# Help! I'm getting White smoke and strong gas smell.



## gyoas759 (Mar 26, 2010)

1987 Nissan Pickup with the 2.4L 4 cyl engine. Starts right up everytime with no smoke. But after about 20-30 seconds it starts spouting a steady stream of white smoke and sometimes blows little smoke rings. Idles high too. Initially I thought it might be a head gasket but the smell of the exhaust is gasoline, not coolant. Additionally I checked - No oil in the coolant. No coolant in the oil. It doesn't run hot. And it doesn't seem to be using any oil or coolant.I put some of that gasket sealer stuff in the oil in case it was the head gasket (figured it couldn't hurt) and it went away for about a week. Then came right back.

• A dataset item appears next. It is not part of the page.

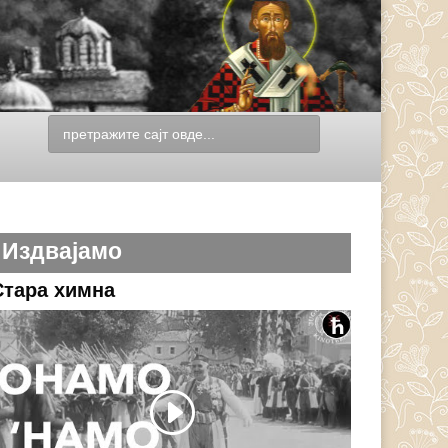
Издвајамо
Стара химна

Looked it over today. While it's running I took the oil cap off and gasoline actually spritzes out of the running engine. Seems like a massive fuel/air issue. It's pretty new to me. Any ideas on where to start?


----------



## zanegrey (Dec 5, 2005)

read the codes..

sounds limke the injectors are stuck open..


----------



## gyoas759 (Mar 26, 2010)

So far the check engine light hasn't even come on. How can I tell if it's the injectors?


----------



## zanegrey (Dec 5, 2005)

there is no check engine light...

read the sticky and read the codes...


----------



## TRAVIS75 (Oct 30, 2009)

Complete shot in the dark..without reading the codes (which is best and most cost effective way to resolve problem) if it anything like my wifes 93 Suzuki Sidekick, I had to get it scanned to get accurate reading. But it ended up being the injector driver (function of the ECM) sends signal to injectors telling them how much to use, ours stuck open and was causing 2 of the injectors to spray all out. White smoke, high idle, and about 3 MPG. It was running so rich that I had gas dripping out the exhaust pipe.

Your still better off checking codes than just randomly replacing stuff till its fixed.


----------



## zanegrey (Dec 5, 2005)

nice.......


----------